Abstract

Since a binding-time analysis determines how an off-line partial evaluator will specialize a program, the accuracy of the binding-time information directly determines the degree of specialization. We have designed and implemented a binding-time analysis for an imperative language, and integrated it into our partial evaluator for C, called Tempo (Consel et al., in: Danvy, Gluck, Thiemann (Eds.), Partial Evaluation, Internat. Seminar, Degstnhl castle, Lectnre Notes in Computer Science, vol. 1110, Springer, Berlin, February 1996, pp. 54–72). This binding-time analysis includes a number of new features, not available in any existing partial evaluator for an imperative language, which are critical when specializing existing programs such as operating system components (Muller et al., Proc. 18th Internat. Conf. on Distributed Computing systems, Amsterdam, Netherlands, IEEE Computer Society Press, Silverspring, MD, May 1998, pp. 240–249; Muller et al., ACM SIGPLAN symp. on Partial Evaluation and Semantics-Based Program manipulation, Amsterdam, The Netherlands, ACM Press, New York, June 1997, pp. 116–125). • Flow sensitivity.
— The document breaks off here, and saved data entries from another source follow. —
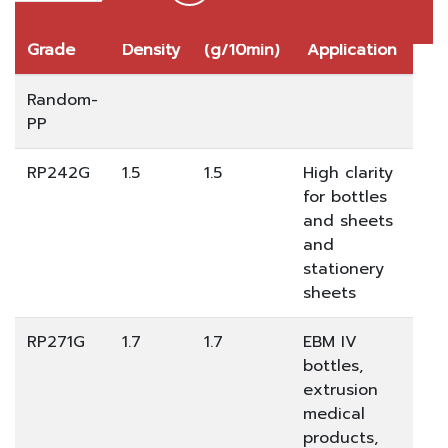
MFR
Grade
Density
(g/10min)
Application
Random-
PP
RP242G
1.5
1.5
High clarity
for bottles
and sheets
and
stationery
sheets
RP271G
1.7
1.7
EBM IV
bottles,
extrusion
medical
products,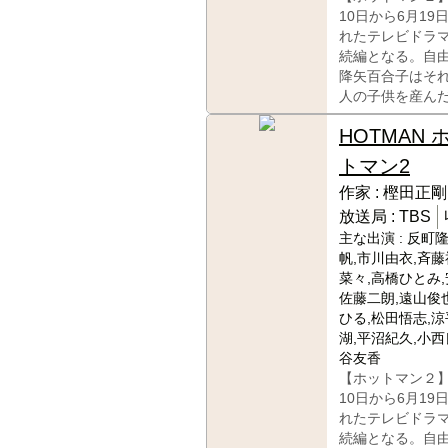
10日から6月19
れたテレビドラ
続編となる。自
降矢百合子はそ
人の子供を産ん
HOTMAN 
トマン2
作家 :
樫田正剛
放送局 :
TBS
主な出演 :
反町隆
帆,市川由衣,斉藤
菜々,高橋ひとみ,
佐藤二朗,遠山俊
ひる,松田悟志,涼
湖,平沼紀久,小西
谷友香
【ホットマン２】
10日から6月19
れたテレビドラ
続編となる。自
A different binding-time description is computed for each program point, allowing the same variable to be considered static at one program point and dynamic at another. • Context sensitivity. Each function call is analyzed with the context of the call site, generating multiple binding-time annotated instances of the same function definition. • Return sensitivity. A different binding-time description is computed for the side-effects and the return value of a function.